**Problem description**
What's needed is a word-for-word retyping of the entries below, pictures omitted.

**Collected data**
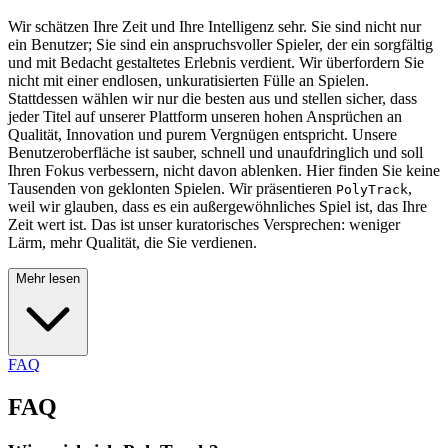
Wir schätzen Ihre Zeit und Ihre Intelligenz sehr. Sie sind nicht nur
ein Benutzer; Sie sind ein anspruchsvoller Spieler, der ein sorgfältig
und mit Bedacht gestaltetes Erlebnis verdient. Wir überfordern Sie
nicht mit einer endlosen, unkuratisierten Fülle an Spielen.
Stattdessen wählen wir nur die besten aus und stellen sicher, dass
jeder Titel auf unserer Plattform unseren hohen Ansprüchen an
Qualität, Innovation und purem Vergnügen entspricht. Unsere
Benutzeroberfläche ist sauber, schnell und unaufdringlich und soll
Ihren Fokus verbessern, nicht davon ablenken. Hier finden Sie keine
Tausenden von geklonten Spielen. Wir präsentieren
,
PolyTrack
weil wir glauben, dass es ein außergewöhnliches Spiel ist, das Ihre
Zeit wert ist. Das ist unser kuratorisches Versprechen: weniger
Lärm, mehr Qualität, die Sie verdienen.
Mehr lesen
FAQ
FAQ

**Response area**
Wir schätzen Ihre Zeit und Ihre Intelligenz sehr. Sie sind nicht nur
ein Benutzer; Sie sind ein anspruchsvoller Spieler, der ein sorgfältig
und mit Bedacht gestaltetes Erlebnis verdient. Wir überfordern Sie
nicht mit einer endlosen, unkuratisierten Fülle an Spielen.
Stattdessen wählen wir nur die besten aus und stellen sicher, dass
jeder Titel auf unserer Plattform unseren hohen Ansprüchen an
Qualität, Innovation und purem Vergnügen entspricht. Unsere
Benutzeroberfläche ist sauber, schnell und unaufdringlich und soll
Ihren Fokus verbessern, nicht davon ablenken. Hier finden Sie keine
Tausenden von geklonten Spielen. Wir präsentieren
,
PolyTrack
weil wir glauben, dass es ein außergewöhnliches Spiel ist, das Ihre
Zeit wert ist. Das ist unser kuratorisches Versprechen: weniger
Lärm, mehr Qualität, die Sie verdienen.
Mehr lesen
FAQ
FAQ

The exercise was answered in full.